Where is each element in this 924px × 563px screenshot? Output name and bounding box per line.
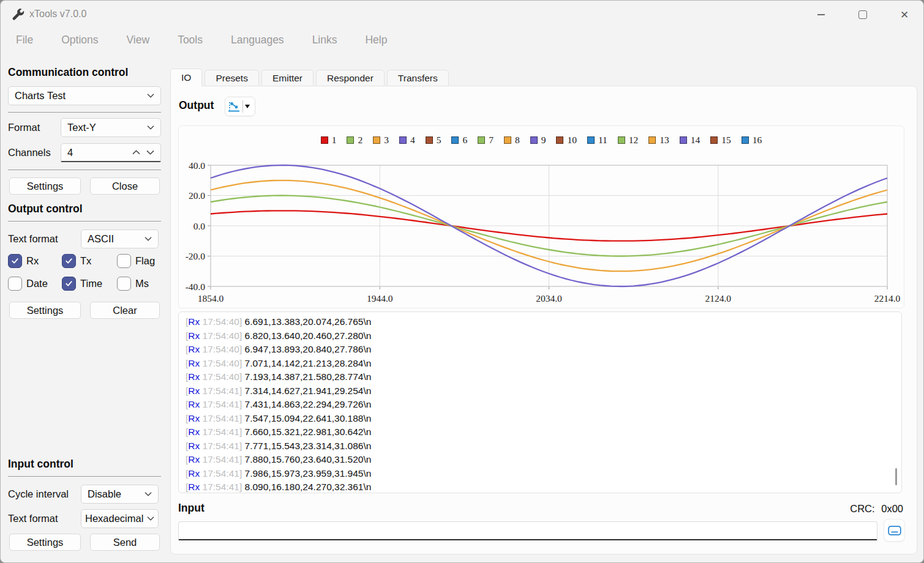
tab-io[interactable]: IO [170,69,202,86]
menu-item-help[interactable]: Help [365,34,387,47]
format-select[interactable]: Text-Y [61,118,161,137]
legend-item-9[interactable]: 9 [530,135,546,146]
log-line: [Rx 17:54:40] 7.071,14.142,21.213,28.284… [186,357,901,371]
legend-item-10[interactable]: 10 [556,135,577,146]
menu-item-languages[interactable]: Languages [231,34,284,47]
legend-label: 1 [332,135,337,146]
tab-transfers[interactable]: Transfers [387,70,449,86]
legend-item-3[interactable]: 3 [373,135,389,146]
legend-label: 4 [410,135,415,146]
window-title: xTools v7.0.0 [29,9,86,20]
chart-type-button[interactable] [225,97,255,116]
legend-label: 8 [515,135,520,146]
svg-text:2214.0: 2214.0 [874,293,901,304]
input-section-label: Input [178,502,205,515]
log-line: [Rx 17:54:40] 6.691,13.383,20.074,26.765… [186,315,901,329]
legend-label: 13 [659,135,669,146]
title-bar[interactable]: xTools v7.0.0 ✕ [1,1,923,29]
device-select-value: Charts Test [15,90,66,102]
chart-legend: 12345678910111213141516 [179,135,904,146]
output-clear-button[interactable]: Clear [90,302,160,319]
legend-item-1[interactable]: 1 [321,135,337,146]
output-settings-button[interactable]: Settings [9,302,81,319]
checkbox-label: Time [80,278,102,289]
checkbox-label: Ms [135,278,149,289]
maximize-button[interactable] [852,6,873,24]
comm-close-button[interactable]: Close [90,177,160,195]
legend-swatch [373,136,380,144]
legend-item-8[interactable]: 8 [504,135,520,146]
log-line: [Rx 17:54:41] 8.090,16.180,24.270,32.361… [186,480,901,493]
chevron-up-icon[interactable] [132,150,140,155]
svg-text:1854.0: 1854.0 [198,293,224,304]
checkbox-flag[interactable]: Flag [117,254,155,268]
minimize-button[interactable] [811,6,832,24]
channels-label: Channels [8,143,51,162]
checkbox-tx[interactable]: Tx [62,254,117,268]
log-line: [Rx 17:54:41] 7.547,15.094,22.641,30.188… [186,412,901,426]
device-select[interactable]: Charts Test [8,86,161,105]
legend-item-13[interactable]: 13 [648,135,669,146]
legend-label: 2 [358,135,362,146]
input-text-format-label: Text format [8,509,58,528]
output-section-label: Output [179,99,214,112]
legend-swatch [451,136,459,144]
input-settings-button[interactable]: Settings [9,534,81,551]
checkbox-ms[interactable]: Ms [117,277,149,291]
output-text-format-select[interactable]: ASCII [81,229,159,248]
svg-text:0.0: 0.0 [193,221,206,231]
menu-item-options[interactable]: Options [61,34,98,47]
log-line: [Rx 17:54:40] 6.947,13.893,20.840,27.786… [186,343,901,357]
crc-readout: CRC: 0x00 [821,503,903,515]
legend-item-5[interactable]: 5 [426,135,441,146]
tab-responder[interactable]: Responder [316,70,385,86]
svg-text:40.0: 40.0 [189,160,205,171]
output-text-format-label: Text format [8,229,58,248]
checkbox-date[interactable]: Date [8,277,62,291]
svg-text:1944.0: 1944.0 [367,293,393,304]
log-line: [Rx 17:54:41] 7.660,15.321,22.981,30.642… [186,425,901,439]
checkbox-rx[interactable]: Rx [8,254,62,268]
close-button[interactable]: ✕ [894,6,915,24]
cycle-interval-select[interactable]: Disable [81,485,159,504]
channels-spinner[interactable]: 4 [61,143,161,162]
close-icon: ✕ [900,10,909,20]
legend-label: 14 [691,135,701,146]
svg-text:20.0: 20.0 [189,190,205,201]
log-line: [Rx 17:54:41] 7.314,14.627,21.941,29.254… [186,384,901,398]
input-send-button[interactable]: Send [90,534,160,551]
svg-text:2034.0: 2034.0 [536,293,562,304]
legend-item-14[interactable]: 14 [680,135,701,146]
send-input-field[interactable] [178,521,877,540]
input-text-format-value: Hexadecimal [85,513,143,524]
legend-swatch [710,136,718,144]
menu-item-view[interactable]: View [127,34,150,47]
checkbox-time[interactable]: Time [62,277,117,291]
legend-item-16[interactable]: 16 [742,135,762,146]
legend-item-4[interactable]: 4 [399,135,415,146]
input-format-button[interactable] [884,519,905,542]
legend-swatch [648,136,656,144]
chevron-down-icon [147,125,154,130]
legend-item-11[interactable]: 11 [587,135,607,146]
menu-item-file[interactable]: File [16,34,33,47]
legend-item-7[interactable]: 7 [478,135,494,146]
menu-item-tools[interactable]: Tools [178,34,203,47]
menu-item-links[interactable]: Links [312,34,337,47]
legend-item-12[interactable]: 12 [618,135,639,146]
chevron-down-icon[interactable] [146,150,154,155]
legend-item-2[interactable]: 2 [347,135,362,146]
unchecked-box [117,277,131,291]
legend-swatch [347,136,354,144]
log-line: [Rx 17:54:40] 6.820,13.640,20.460,27.280… [186,329,901,343]
log-scrollbar[interactable] [895,468,897,485]
output-log[interactable]: [Rx 17:54:40] 6.691,13.383,20.074,26.765… [178,311,902,493]
legend-item-6[interactable]: 6 [451,135,467,146]
input-text-format-select[interactable]: Hexadecimal [81,509,159,528]
legend-item-15[interactable]: 15 [710,135,731,146]
tab-presets[interactable]: Presets [205,70,259,86]
tab-emitter[interactable]: Emitter [261,70,314,86]
legend-label: 9 [541,135,546,146]
crc-label: CRC: [850,503,874,514]
comm-settings-button[interactable]: Settings [9,177,81,195]
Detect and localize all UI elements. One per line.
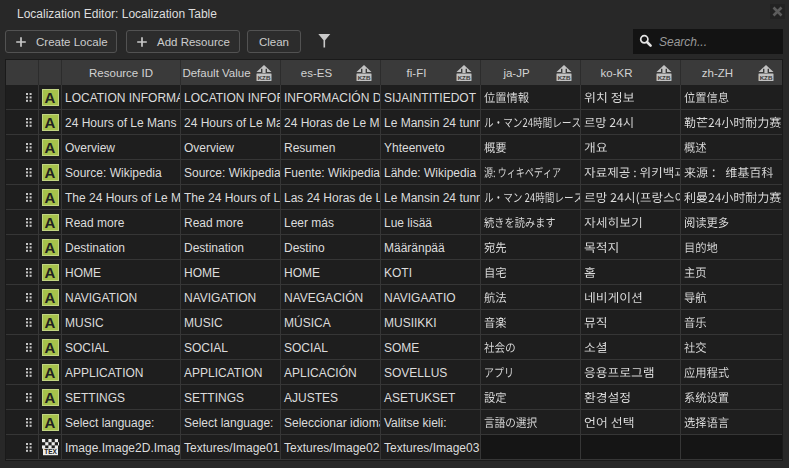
svg-text:KZB: KZB (658, 73, 671, 80)
svg-text:KZB: KZB (258, 73, 271, 80)
svg-text:KZB: KZB (458, 73, 471, 80)
svg-text:TEX: TEX (44, 448, 57, 455)
svg-text:KZB: KZB (760, 73, 773, 80)
svg-text:KZB: KZB (558, 73, 571, 80)
svg-text:KZB: KZB (358, 73, 371, 80)
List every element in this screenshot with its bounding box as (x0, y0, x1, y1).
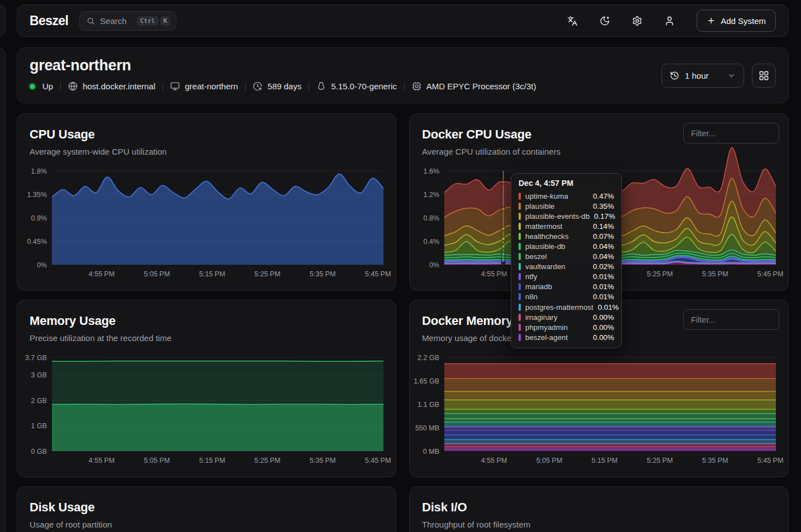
top-navbar: Beszel Search CtrlK Add System (17, 4, 789, 37)
monitor-icon (170, 82, 180, 91)
svg-text:0%: 0% (37, 261, 47, 269)
tooltip-row: imaginary 0.00% (519, 312, 614, 322)
agent-host-item: host.docker.internal (68, 82, 155, 91)
kernel-label: 5.15.0-70-generic (331, 82, 397, 91)
docker-memory-filter-input[interactable] (683, 309, 779, 330)
series-name: mariadb (525, 282, 588, 291)
separator (162, 82, 163, 90)
svg-text:1 GB: 1 GB (31, 422, 47, 430)
svg-text:2 GB: 2 GB (31, 397, 47, 405)
uptime-label: 589 days (267, 82, 301, 91)
svg-text:5:05 PM: 5:05 PM (536, 457, 563, 464)
svg-text:4:55 PM: 4:55 PM (481, 457, 507, 464)
hostname-label: great-northern (185, 82, 238, 91)
kernel-item: 5.15.0-70-generic (316, 82, 397, 91)
svg-text:2.2 GB: 2.2 GB (418, 354, 439, 362)
series-name: imaginary (525, 313, 588, 322)
series-color-chip (519, 243, 521, 250)
docker-cpu-filter-input[interactable] (683, 123, 779, 143)
tooltip-row: mariadb 0.01% (519, 282, 614, 292)
search-icon (87, 17, 95, 25)
tooltip-row: beszel 0.04% (519, 252, 614, 262)
series-value: 0.07% (593, 232, 614, 241)
series-value: 0.04% (593, 242, 614, 251)
series-name: plausible-events-db (525, 212, 589, 221)
series-value: 0.00% (593, 323, 614, 332)
theme-toggle-button[interactable] (594, 10, 615, 31)
tooltip-row: ntfy 0.01% (519, 272, 614, 282)
series-name: mattermost (525, 222, 588, 231)
series-name: ntfy (525, 272, 588, 281)
card-subtitle: Average system-wide CPU utilization (30, 147, 383, 156)
series-color-chip (519, 273, 521, 280)
system-controls: 1 hour (661, 64, 776, 88)
svg-text:3 GB: 3 GB (31, 371, 47, 379)
svg-text:4:55 PM: 4:55 PM (481, 270, 507, 278)
layout-grid-icon (759, 70, 769, 81)
gear-icon (632, 16, 642, 26)
card-subtitle: Precise utilization at the recorded time (30, 333, 383, 343)
series-value: 0.01% (598, 303, 619, 311)
series-name: healthchecks (525, 232, 588, 241)
cpu-model-label: AMD EPYC Processor (3c/3t) (426, 82, 536, 91)
tooltip-rows: uptime-kuma 0.47% plausible 0.35% plausi… (519, 191, 614, 342)
series-color-chip (519, 304, 521, 311)
series-color-chip (519, 334, 521, 341)
language-button[interactable] (562, 10, 583, 31)
tooltip-timestamp: Dec 4, 4:57 PM (519, 179, 614, 188)
offscreen-card-fragment (0, 4, 6, 37)
memory-usage-chart[interactable]: 3.7 GB3 GB2 GB1 GB0 GB4:55 PM5:05 PM5:15… (21, 353, 391, 468)
series-color-chip (519, 203, 521, 210)
beszel-logo[interactable]: Beszel (30, 13, 68, 28)
time-range-select[interactable]: 1 hour (661, 64, 744, 88)
series-color-chip (519, 283, 521, 290)
separator (404, 82, 405, 90)
series-value: 0.01% (593, 272, 614, 281)
add-system-label: Add System (721, 16, 766, 26)
moon-star-icon (599, 16, 610, 26)
svg-text:5:05 PM: 5:05 PM (144, 270, 170, 278)
svg-text:5:15 PM: 5:15 PM (592, 457, 618, 464)
docker-memory-usage-chart[interactable]: 2.2 GB1.65 GB1.1 GB550 MB0 MB4:55 PM5:05… (413, 353, 784, 468)
svg-text:0.9%: 0.9% (31, 214, 47, 222)
search-button[interactable]: Search CtrlK (79, 11, 176, 31)
hostname-item: great-northern (170, 82, 238, 91)
ctrl-key: Ctrl (137, 16, 159, 26)
system-header-card: great-northern Up host.docker.internal g… (17, 47, 789, 103)
tooltip-row: healthchecks 0.07% (519, 231, 614, 241)
svg-text:5:45 PM: 5:45 PM (365, 270, 391, 278)
cpu-model-item: AMD EPYC Processor (3c/3t) (412, 82, 536, 91)
svg-text:5:25 PM: 5:25 PM (647, 270, 673, 278)
svg-text:5:15 PM: 5:15 PM (199, 270, 226, 278)
series-name: beszel (525, 252, 588, 261)
tooltip-row: beszel-agent 0.00% (519, 332, 614, 342)
separator (60, 82, 61, 90)
add-system-button[interactable]: Add System (697, 9, 776, 32)
cpu-usage-card: CPU Usage Average system-wide CPU utiliz… (17, 113, 396, 291)
svg-text:4:55 PM: 4:55 PM (89, 457, 115, 464)
series-color-chip (519, 293, 521, 300)
svg-text:1.1 GB: 1.1 GB (418, 401, 439, 409)
svg-text:5:25 PM: 5:25 PM (255, 457, 281, 464)
svg-text:4:55 PM: 4:55 PM (89, 270, 115, 278)
series-value: 0.02% (593, 262, 614, 271)
svg-text:0.8%: 0.8% (424, 214, 440, 222)
tooltip-row: plausible-events-db 0.17% (519, 211, 614, 221)
svg-text:550 MB: 550 MB (415, 424, 439, 432)
chart-tooltip: Dec 4, 4:57 PM uptime-kuma 0.47% plausib… (511, 173, 622, 348)
series-name: uptime-kuma (525, 192, 588, 200)
status-label: Up (42, 82, 53, 91)
settings-button[interactable] (626, 10, 647, 31)
series-value: 0.47% (593, 192, 614, 200)
series-name: vaultwarden (525, 262, 588, 271)
series-value: 0.17% (594, 212, 615, 221)
card-subtitle: Usage of root partition (30, 520, 383, 529)
series-name: phpmyadmin (525, 323, 588, 332)
svg-text:0 MB: 0 MB (423, 448, 439, 456)
svg-text:5:05 PM: 5:05 PM (144, 457, 170, 464)
search-shortcut: CtrlK (137, 16, 170, 26)
series-color-chip (519, 263, 521, 270)
layout-grid-button[interactable] (752, 64, 776, 88)
user-button[interactable] (659, 10, 680, 31)
cpu-usage-chart[interactable]: 1.8%1.35%0.9%0.45%0%4:55 PM5:05 PM5:15 P… (21, 166, 391, 281)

## How to complete this task
Count up the lines of the listing in which the word "channels" occurs, then state that number by itself.

## Exercise solution
2